The people on the benches whilst not committing any crime could appear to be acting irresponsibly, selfishly and with a twisted moral code based on David Cameron’s logic. The lady with crutches appeared very infirm – is it right to just sit and watch an individual (no matter who they are) struggle without intervening?. On the flip side it could be argued the only reason for non-intervention was that the onlookers themselves were elderly and incapable of helping. “Teamwork, discipline, duty, decency…old-fashioned words…part of the solution to this very modern problem of alienated, angry young people.” These words by Cameron invoke the supposed values of times gone by (yet another cliche). With this viewpoint alienated, angry young people could easily be substituted with ‘indifferent onlookers’.
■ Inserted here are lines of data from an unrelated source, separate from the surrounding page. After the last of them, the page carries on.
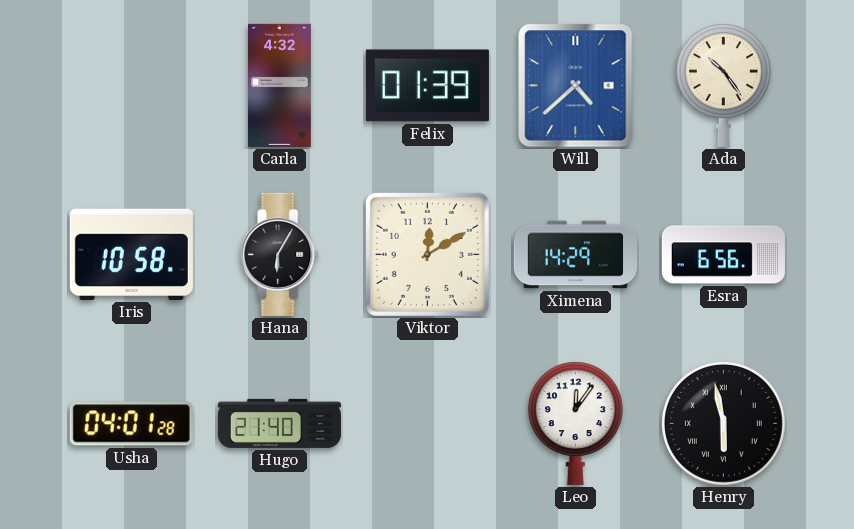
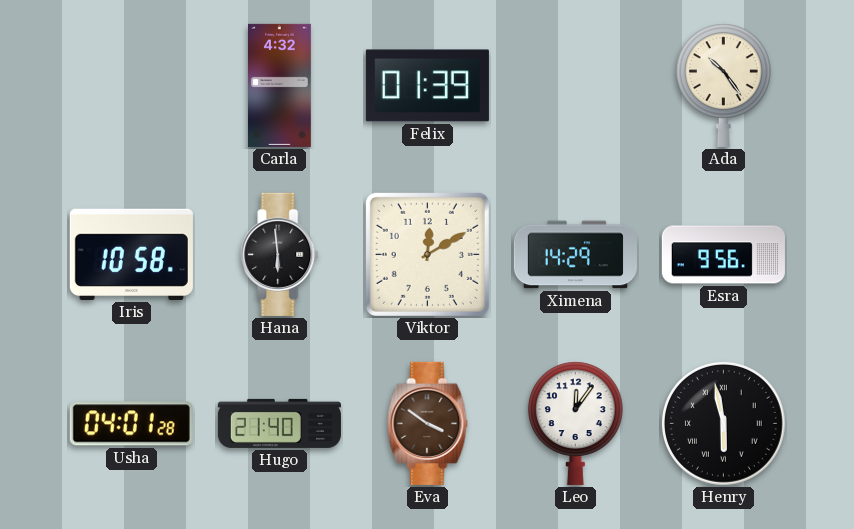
Will: 4:38 -> none
Hana: 6:05 -> 5:59
Esra: 6:56 -> 9:56
Eva: none -> 3:51
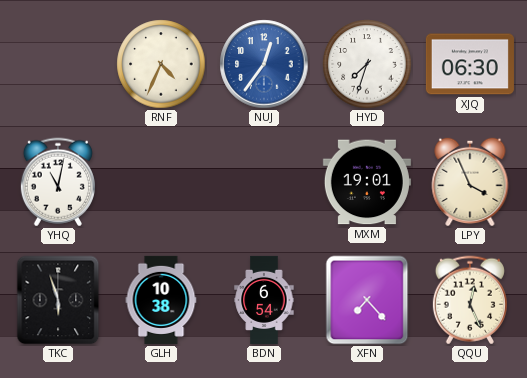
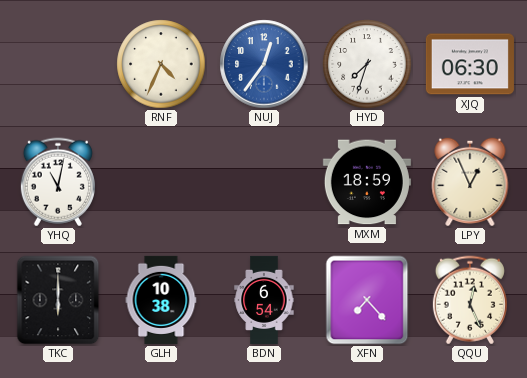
MXM: 19:01 -> 18:59
LPY: 3:56 -> 12:56
TKC: 5:57 -> 6:00
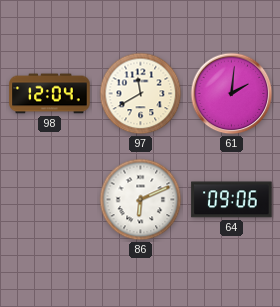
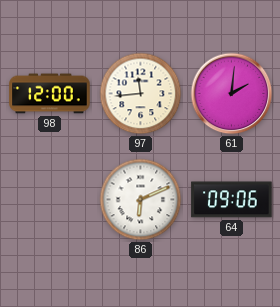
98: 12:04 -> 12:00
97: 11:40 -> 11:44
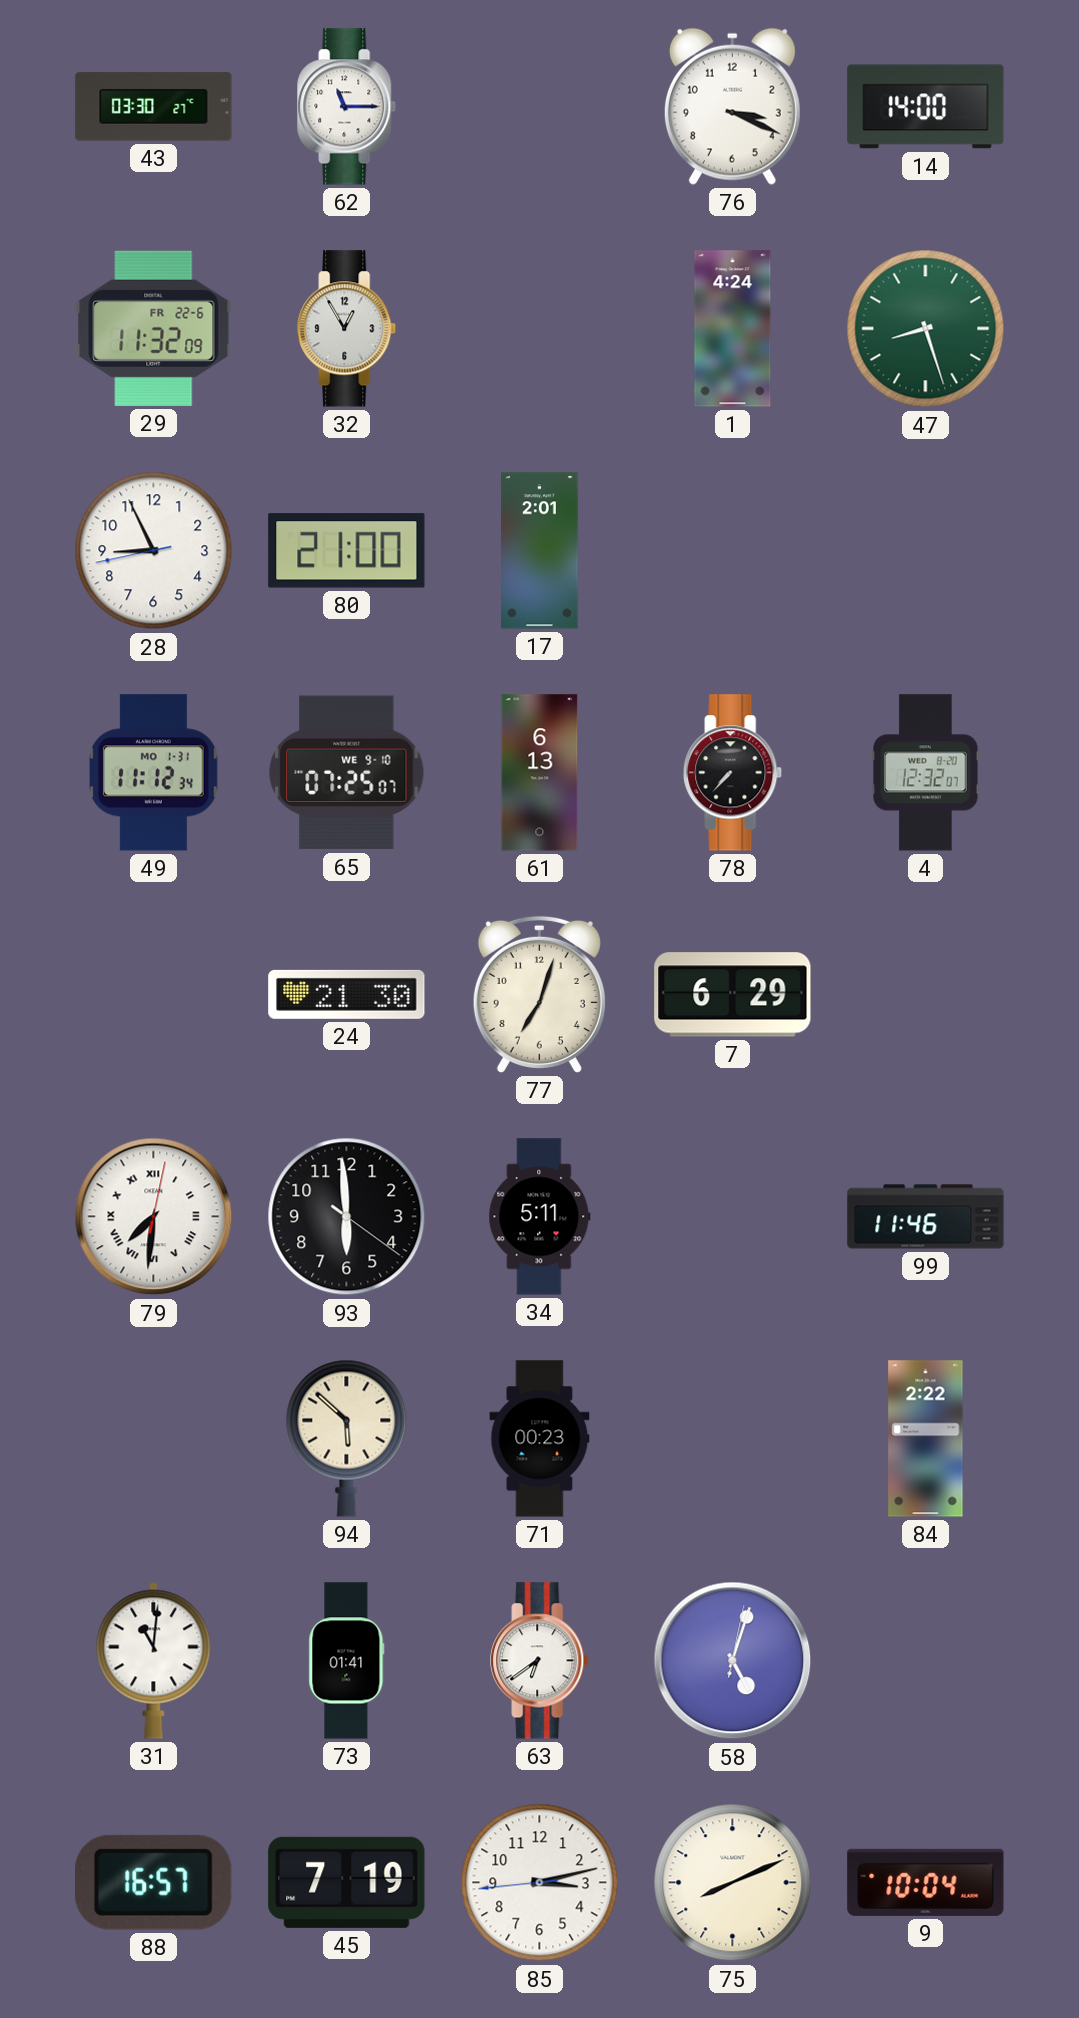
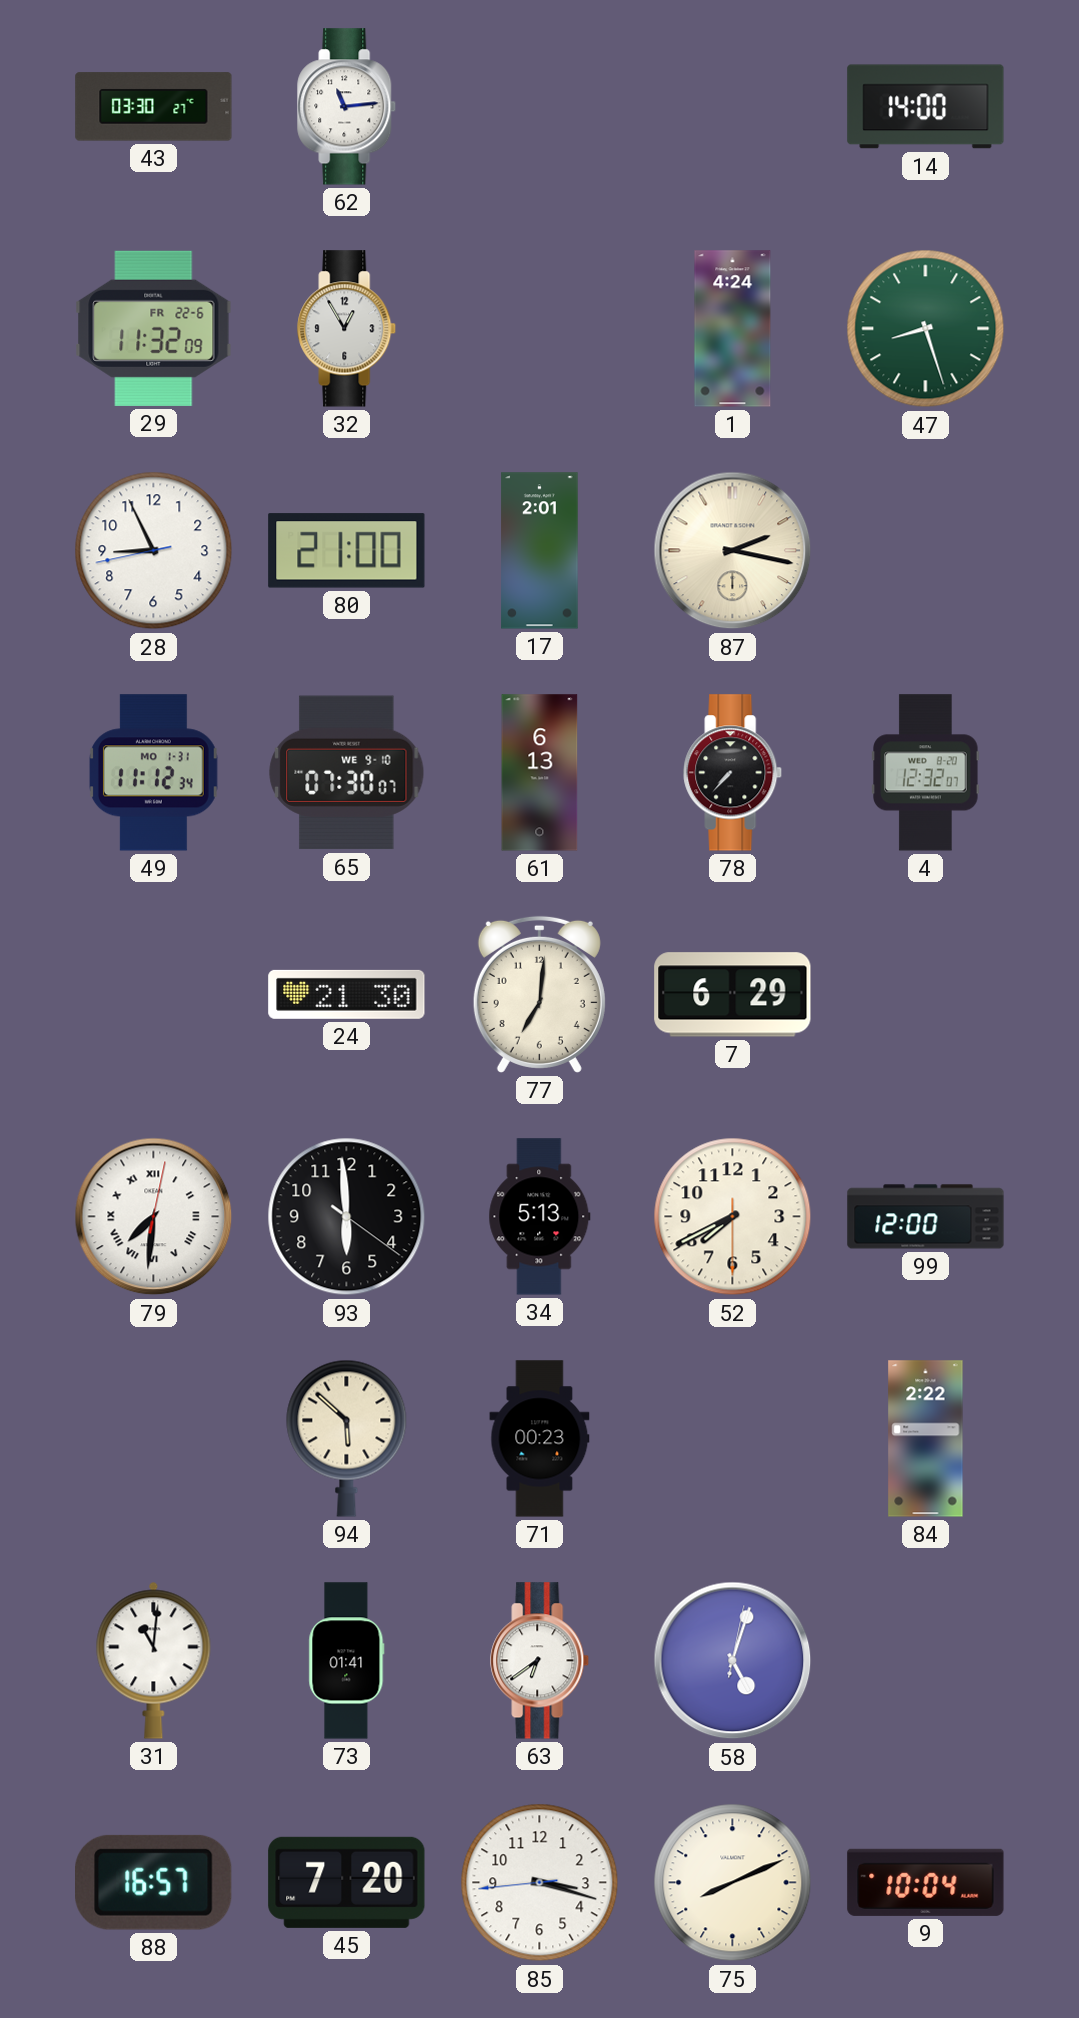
62: 11:15 -> 11:14
76: 3:19 -> none
87: none -> 2:17
65: 07:25 -> 07:30
77: 7:03 -> 7:01
34: 5:11 -> 5:13
52: none -> 7:40
99: 11:46 -> 12:00
45: 7:19 -> 7:20
85: 3:12 -> 3:17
Why are these words called old fashioned? Do these values not exist today? Have they ever only existed during a specific period in history? Gangs members for example use teamwork, discipline and have a duty and decency to each other – the very values Cameron espouses. I personally think values today are no different to those any time throughout history, they just evolve and adapt to any given environment, society and community. The Blitz spirit is often invoked by politicians, Britain banding together against a common enemy. What is not spoken of are the people stealing valuables from corpses and looting that took place, not such a cohesive place after all. Less all for one, more some people for themselves. I am not a historian – just another member of the proletariat – so don’t take these views as reasoned analysis, they are purely musings on a damp overcast day. I doubt there has ever been a time when behaviours were substantially better than now. Even those condescendingly described as ‘feral youths’, in the right time, right place might have helped this lady, however these specific bystanders – in this specific time, location and personal circumstances – did not. What does that tell us about society? Not much only that human interactions are highly complex and cannot be easily accounted for using populist slogans.